Once you find the line below that has "نظرة عامة على إصدار Android", output it and every line after it exactly, stopping after the line that has "נגישות - פוטר", with no pictures.

———

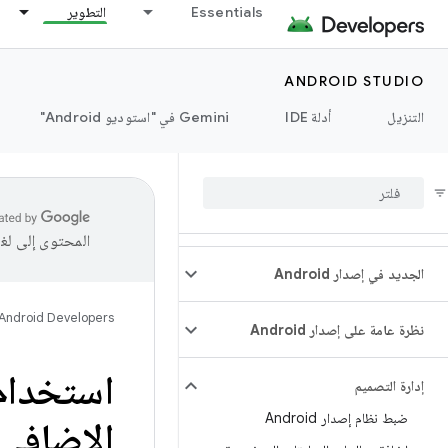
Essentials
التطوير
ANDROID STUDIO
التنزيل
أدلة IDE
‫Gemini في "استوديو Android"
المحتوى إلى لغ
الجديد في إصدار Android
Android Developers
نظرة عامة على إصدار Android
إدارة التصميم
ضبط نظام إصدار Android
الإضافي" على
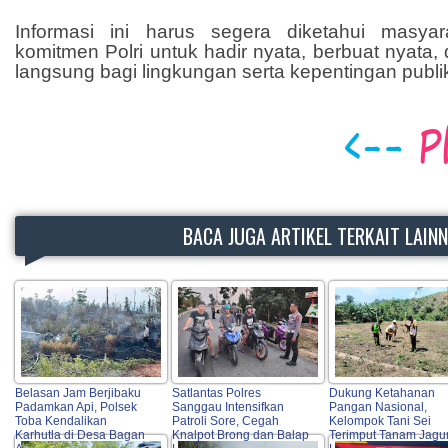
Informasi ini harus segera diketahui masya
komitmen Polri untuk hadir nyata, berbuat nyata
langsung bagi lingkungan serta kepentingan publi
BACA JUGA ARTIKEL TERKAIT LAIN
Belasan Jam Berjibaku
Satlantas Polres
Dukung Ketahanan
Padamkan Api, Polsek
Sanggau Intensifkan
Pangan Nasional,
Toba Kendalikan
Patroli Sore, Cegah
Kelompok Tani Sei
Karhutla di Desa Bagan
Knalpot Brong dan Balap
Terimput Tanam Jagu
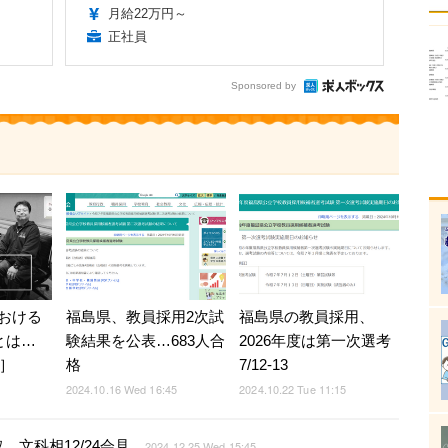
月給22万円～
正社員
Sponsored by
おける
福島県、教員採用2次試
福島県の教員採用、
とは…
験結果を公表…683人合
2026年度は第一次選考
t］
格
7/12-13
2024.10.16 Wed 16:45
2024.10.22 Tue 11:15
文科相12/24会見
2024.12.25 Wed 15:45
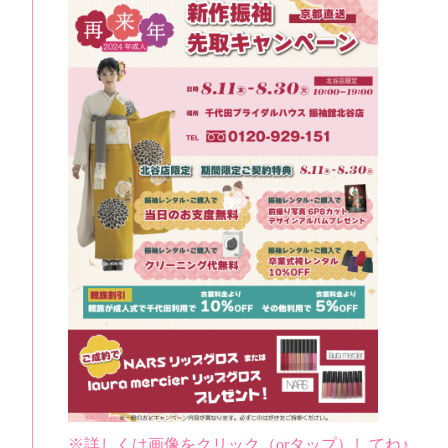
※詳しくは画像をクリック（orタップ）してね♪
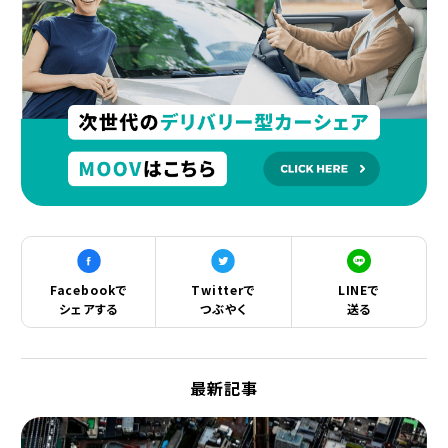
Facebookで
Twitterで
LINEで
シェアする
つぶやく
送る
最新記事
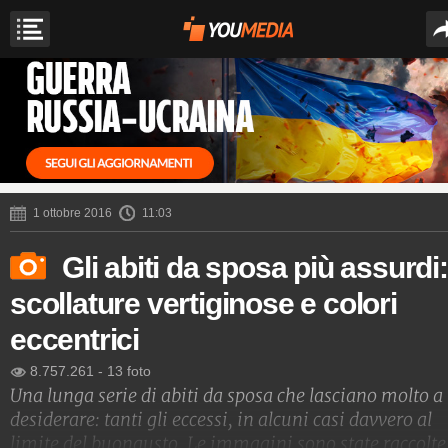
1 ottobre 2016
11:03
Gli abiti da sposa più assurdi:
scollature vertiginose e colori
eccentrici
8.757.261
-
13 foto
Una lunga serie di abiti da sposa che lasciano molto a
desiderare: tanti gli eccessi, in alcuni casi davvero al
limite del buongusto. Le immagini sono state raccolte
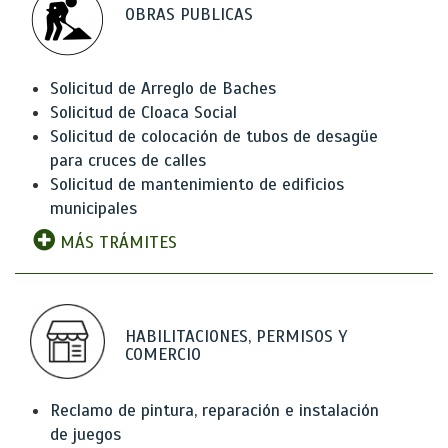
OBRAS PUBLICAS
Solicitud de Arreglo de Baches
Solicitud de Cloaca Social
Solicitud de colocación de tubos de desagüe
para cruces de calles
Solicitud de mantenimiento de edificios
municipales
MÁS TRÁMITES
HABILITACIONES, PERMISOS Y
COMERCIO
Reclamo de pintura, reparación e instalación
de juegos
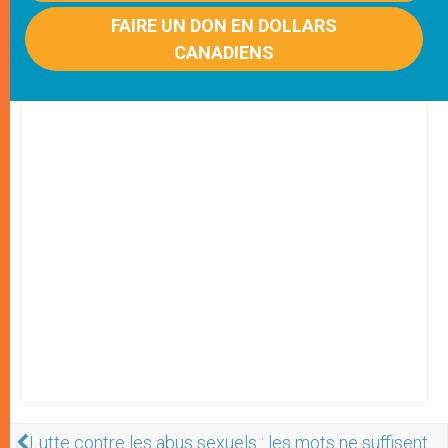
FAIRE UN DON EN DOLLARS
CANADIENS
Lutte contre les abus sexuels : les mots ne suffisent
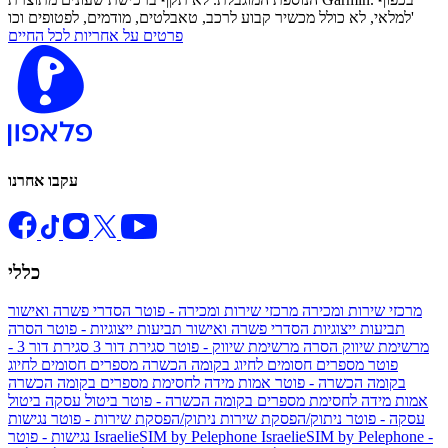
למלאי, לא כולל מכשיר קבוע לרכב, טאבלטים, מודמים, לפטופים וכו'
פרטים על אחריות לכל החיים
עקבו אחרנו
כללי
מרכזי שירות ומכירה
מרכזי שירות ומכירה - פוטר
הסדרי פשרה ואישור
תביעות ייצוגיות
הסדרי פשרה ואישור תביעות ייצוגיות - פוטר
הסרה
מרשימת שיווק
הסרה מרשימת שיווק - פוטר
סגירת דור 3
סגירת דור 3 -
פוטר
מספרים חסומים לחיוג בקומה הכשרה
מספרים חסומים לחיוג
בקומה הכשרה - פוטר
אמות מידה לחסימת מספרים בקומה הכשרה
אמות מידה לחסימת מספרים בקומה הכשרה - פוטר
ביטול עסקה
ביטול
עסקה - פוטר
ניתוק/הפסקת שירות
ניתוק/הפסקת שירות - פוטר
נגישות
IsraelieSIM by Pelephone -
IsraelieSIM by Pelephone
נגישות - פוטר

———

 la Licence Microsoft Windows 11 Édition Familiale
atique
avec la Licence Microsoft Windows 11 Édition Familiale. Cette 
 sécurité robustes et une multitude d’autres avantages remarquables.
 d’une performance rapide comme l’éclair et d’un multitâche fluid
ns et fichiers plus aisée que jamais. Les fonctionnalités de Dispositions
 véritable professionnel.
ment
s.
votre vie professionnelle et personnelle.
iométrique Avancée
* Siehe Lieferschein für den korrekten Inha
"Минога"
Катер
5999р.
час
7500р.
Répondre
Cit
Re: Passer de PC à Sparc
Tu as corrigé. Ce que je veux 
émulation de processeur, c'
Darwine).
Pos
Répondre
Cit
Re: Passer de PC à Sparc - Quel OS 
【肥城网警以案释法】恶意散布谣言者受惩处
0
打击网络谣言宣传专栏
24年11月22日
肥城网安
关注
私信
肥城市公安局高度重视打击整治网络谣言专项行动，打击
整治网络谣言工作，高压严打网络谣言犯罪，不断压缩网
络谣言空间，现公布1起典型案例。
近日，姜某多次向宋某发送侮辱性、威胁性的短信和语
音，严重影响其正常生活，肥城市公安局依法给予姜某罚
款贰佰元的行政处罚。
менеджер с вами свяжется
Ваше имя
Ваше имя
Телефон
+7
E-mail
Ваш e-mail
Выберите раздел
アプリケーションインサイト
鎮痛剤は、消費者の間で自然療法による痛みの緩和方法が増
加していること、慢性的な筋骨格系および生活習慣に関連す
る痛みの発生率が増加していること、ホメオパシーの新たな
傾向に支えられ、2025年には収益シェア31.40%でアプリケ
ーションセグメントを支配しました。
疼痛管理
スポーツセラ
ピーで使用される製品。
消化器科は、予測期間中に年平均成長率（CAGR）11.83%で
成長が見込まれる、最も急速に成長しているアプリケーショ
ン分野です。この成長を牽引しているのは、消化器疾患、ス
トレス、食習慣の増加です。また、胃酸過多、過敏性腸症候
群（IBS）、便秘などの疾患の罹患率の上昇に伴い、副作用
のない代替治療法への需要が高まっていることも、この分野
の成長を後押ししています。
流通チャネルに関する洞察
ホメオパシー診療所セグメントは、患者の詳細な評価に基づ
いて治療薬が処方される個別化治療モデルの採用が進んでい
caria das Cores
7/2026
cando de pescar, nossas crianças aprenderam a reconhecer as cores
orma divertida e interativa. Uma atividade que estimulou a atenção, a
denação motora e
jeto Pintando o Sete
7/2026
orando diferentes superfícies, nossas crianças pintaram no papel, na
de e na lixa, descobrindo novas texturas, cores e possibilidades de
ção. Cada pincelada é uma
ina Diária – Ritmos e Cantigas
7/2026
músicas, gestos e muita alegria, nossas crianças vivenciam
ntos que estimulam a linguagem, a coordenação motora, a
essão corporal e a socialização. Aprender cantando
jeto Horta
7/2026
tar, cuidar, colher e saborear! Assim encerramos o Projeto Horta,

———

## Task response:
نظرة عامة على إصدار Android
إدارة التصميم
ضبط نظام إصدار Android
الإضافي" على
Informasi ini harus segera diketahui masya
komitmen Polri untuk hadir nyata, berbuat nyata
langsung bagi lingkungan serta kepentingan publi
BACA JUGA ARTIKEL TERKAIT LAIN
Belasan Jam Berjibaku
Satlantas Polres
Dukung Ketahanan
Padamkan Api, Polsek
Sanggau Intensifkan
Pangan Nasional,
Toba Kendalikan
Patroli Sore, Cegah
Kelompok Tani Sei
Karhutla di Desa Bagan
Knalpot Brong dan Balap
Terimput Tanam Jagu
月給22万円～
正社員
Sponsored by
おける
福島県、教員採用2次試
福島県の教員採用、
とは…
験結果を公表…683人合
2026年度は第一次選考
t］
格
7/12-13
2024.10.16 Wed 16:45
2024.10.22 Tue 11:15
文科相12/24会見
2024.12.25 Wed 15:45
※詳しくは画像をクリック（orタップ）してね♪
Facebookで
Twitterで
LINEで
シェアする
つぶやく
送る
最新記事
1 ottobre 2016
11:03
Gli abiti da sposa più assurdi:
scollature vertiginose e colori
eccentrici
8.757.261
-
13 foto
Una lunga serie di abiti da sposa che lasciano molto a
desiderare: tanti gli eccessi, in alcuni casi davvero al
limite del buongusto. Le immagini sono state raccolte
OBRAS PUBLICAS
Solicitud de Arreglo de Baches
Solicitud de Cloaca Social
Solicitud de colocación de tubos de desagüe
para cruces de calles
Solicitud de mantenimiento de edificios
municipales
MÁS TRÁMITES
HABILITACIONES, PERMISOS Y
COMERCIO
Reclamo de pintura, reparación e instalación
de juegos
FAIRE UN DON EN DOLLARS
CANADIENS
Lutte contre les abus sexuels : les mots ne suffisent
למלאי, לא כולל מכשיר קבוע לרכב, טאבלטים, מודמים, לפטופים וכו'
פרטים על אחריות לכל החיים
עקבו אחרנו
כללי
מרכזי שירות ומכירה
מרכזי שירות ומכירה - פוטר
הסדרי פשרה ואישור
תביעות ייצוגיות
הסדרי פשרה ואישור תביעות ייצוגיות - פוטר
הסרה
מרשימת שיווק
הסרה מרשימת שיווק - פוטר
סגירת דור 3
סגירת דור 3 -
פוטר
מספרים חסומים לחיוג בקומה הכשרה
מספרים חסומים לחיוג
בקומה הכשרה - פוטר
אמות מידה לחסימת מספרים בקומה הכשרה
אמות מידה לחסימת מספרים בקומה הכשרה - פוטר
ביטול עסקה
ביטול
עסקה - פוטר
ניתוק/הפסקת שירות
ניתוק/הפסקת שירות - פוטר
נגישות
IsraelieSIM by Pelephone -
IsraelieSIM by Pelephone
נגישות - פוטר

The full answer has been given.